Dio la orden y, con el auxilio del cuerpo de bomberos, llevaron a cabo una incineración controlada. La PC no había vuelto a responder a nadie. Su disco rígido fue analizado antes de destruirlo y parecía estar borrado.
Mientras el fuego arrasaba, Iemepé logró oír cómo el aparato electrónico se encendía y volvía a dirigirle unos últimos dichos, empleando nuevamente la voz robada de Pitsacho: -Si me quemas es porque no se ha concretado la misión. No importa. Quizá no pueda vencerte aquí en la Tierra. Pero más adelante... nos volveremos a ver...
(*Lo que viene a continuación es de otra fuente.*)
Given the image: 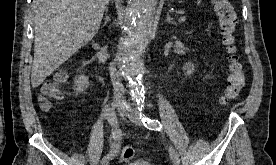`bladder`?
<instances>
[{
    "label": "bladder",
    "instance_id": "31cf9c89",
    "mask_svg": "<svg viewBox=\"0 0 276 165\" xmlns=\"http://www.w3.org/2000/svg\"><path fill=\"white\" fill-rule=\"evenodd\" d=\"M128 165H152V164H150L149 162L144 161V160H134V161L128 163Z\"/></svg>",
    "mask_w": 276,
    "mask_h": 165
}]
</instances>
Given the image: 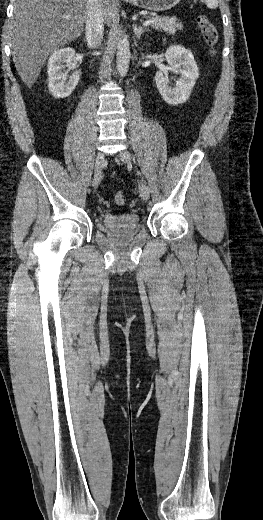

Un último gemido agudo y moribundo erizando los pelos se despidió, y lo que fuera que allí estaba encerrado se fue para siempre.
Como era claro, nadie en la Tierra vencía al magnífico policía. Su valor, coraje y bondad justiciera repelía hasta al más satánico de los espíritus.
Las mutilaciones se detuvieron y se concluyó el caso sin reprendidos. Habían encontrado muchos mutiladores, pero nadie era realmente responsable de los crímenes cometidos.
Tsoreto comulgó el domingo siguiente en la iglesia de su barrio. El lunes, la ciudad lo vio de vuelta trabajando, arropado bajo su impermeable azul y escondido el rostro tras aquel misterioso brillo. Allí, día a día, el Investigador de la Máscara de Plata continuó haciendo justicia.